__Directions__
Exactly as they appear, print the line with "index by creation date (542, 32)" and each line after it through the end of the entries below; leave out pictures.
Start of Extracted information
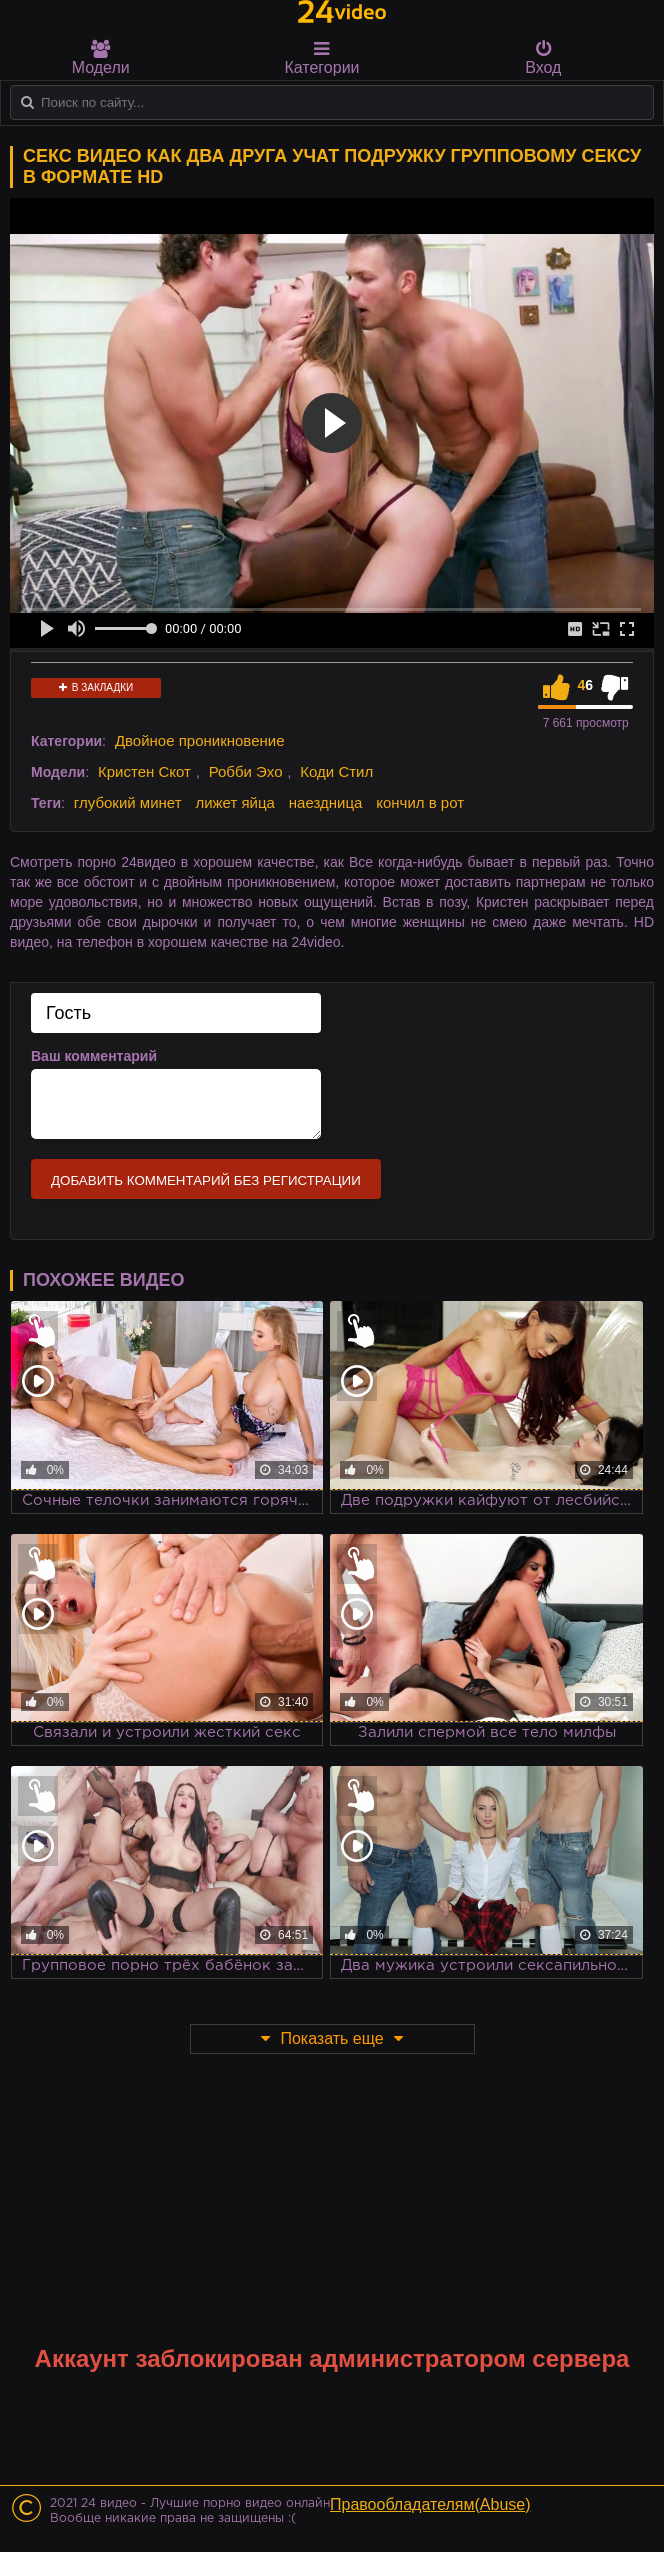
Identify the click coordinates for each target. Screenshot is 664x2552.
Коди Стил (336, 771)
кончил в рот (420, 802)
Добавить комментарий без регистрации (206, 1180)
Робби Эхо (246, 771)
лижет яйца (234, 802)
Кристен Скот (144, 771)
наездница (326, 802)
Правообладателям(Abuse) (430, 2504)
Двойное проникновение (200, 740)
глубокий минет (128, 802)
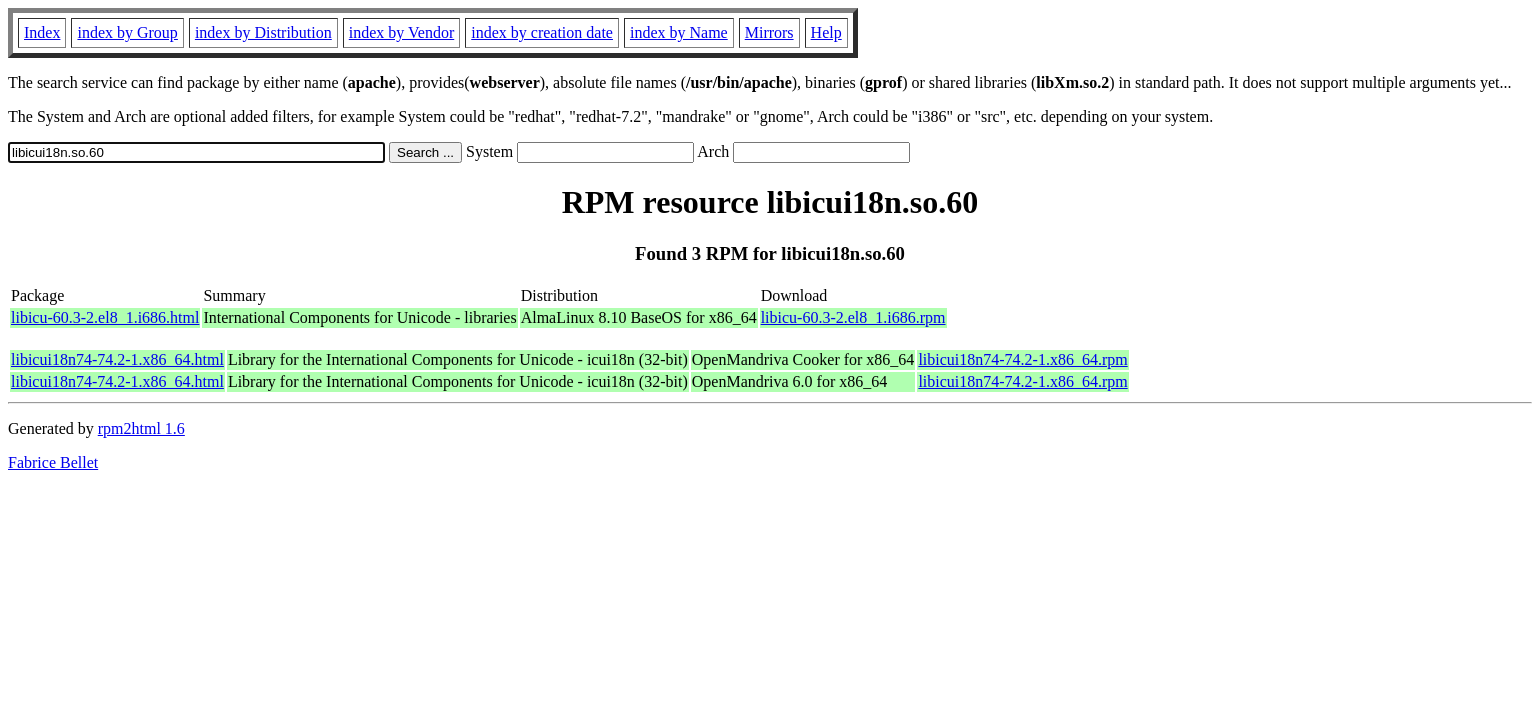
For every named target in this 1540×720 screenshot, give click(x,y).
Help (826, 32)
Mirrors (769, 32)
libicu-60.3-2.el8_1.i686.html (105, 317)
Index (42, 32)
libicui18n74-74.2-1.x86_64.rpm (1022, 359)
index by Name (679, 32)
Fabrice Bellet (53, 462)
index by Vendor (401, 32)
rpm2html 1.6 (141, 428)
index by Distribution (263, 32)
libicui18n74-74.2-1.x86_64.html (117, 359)
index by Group (127, 32)
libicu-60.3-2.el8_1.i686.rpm (853, 317)
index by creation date (542, 32)
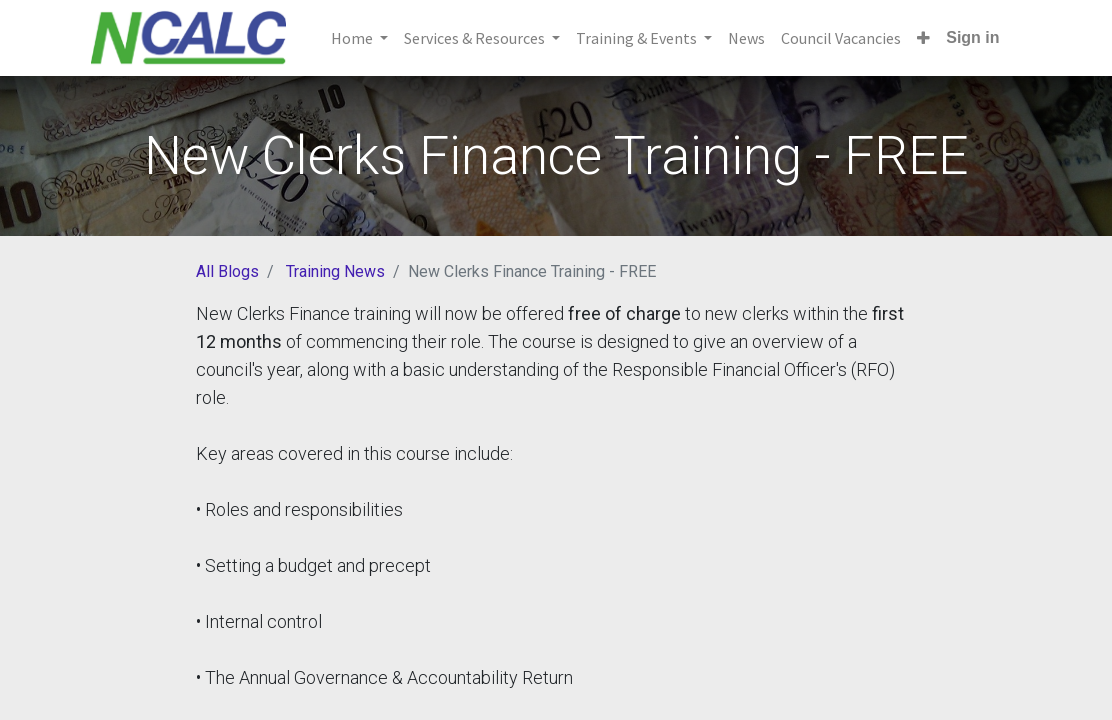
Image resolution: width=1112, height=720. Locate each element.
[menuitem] (746, 38)
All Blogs (227, 271)
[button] (923, 38)
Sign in (972, 37)
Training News (335, 271)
End of Extracted information
__Your solution__
index by creation date (542, 32)
Image resolution: width=1112, height=720. Locate each element.
[menuitem] (746, 38)
All Blogs (227, 271)
[button] (923, 38)
Sign in (972, 37)
Training News (335, 271)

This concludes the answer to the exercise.